Im Jugendwerkhof Burg haben viele Jugendliche teils schlimme Zeiten erlebt. Bei einem Ehemaligentreffen sind an den Ort der Repression zurückgekehrt.

24.09.2014, 08:39

Burg l Als Olaf Pietsch vor dem Eingang des Cornelius-Werkes Burg steht, bekommt er einen Schock. Das triste Eingangsportal, in dem heute die Verwaltung untergebracht ist, das Haupthaus mit dem Glockenturm, das weiträumige Gelände, auf dem sich alte, teilweise verödete Häusergruppen reihen, versetzen ihn sofort 29 Jahre zurück. "Oh Gott, das sieht ja noch so aus sie damals", sagt er.

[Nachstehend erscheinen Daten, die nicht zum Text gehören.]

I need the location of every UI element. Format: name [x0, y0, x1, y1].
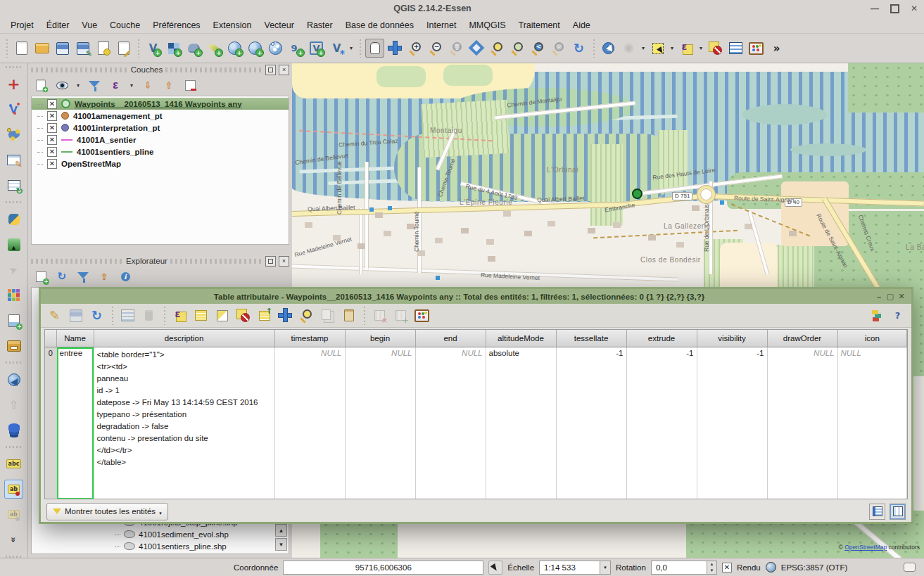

Was heute eine pädagogische Sozialeinrichtung der Diakonie ist, war einst der Jugendwerkhof "August Bebel", der größte Jugendwerkhof der DDR. Hierher kam, wer aus schwierigen Familienverhältnissen kam, sich gegen das System auflehnte oder aufgrund krimineller Handlungen und aufmüpfigen Verhaltens als schwer erziehbar galt, wie Olaf Pietsch aus Blankenburg. "Ich habe sehr stark gegen das System rebelliert und die Schule geschwänzt. Das war für die Jugendhilfe ein Grund, mich aus der Familie zu reißen und mich in diese Hölle zu bringen", erzählt der 45-Jährige.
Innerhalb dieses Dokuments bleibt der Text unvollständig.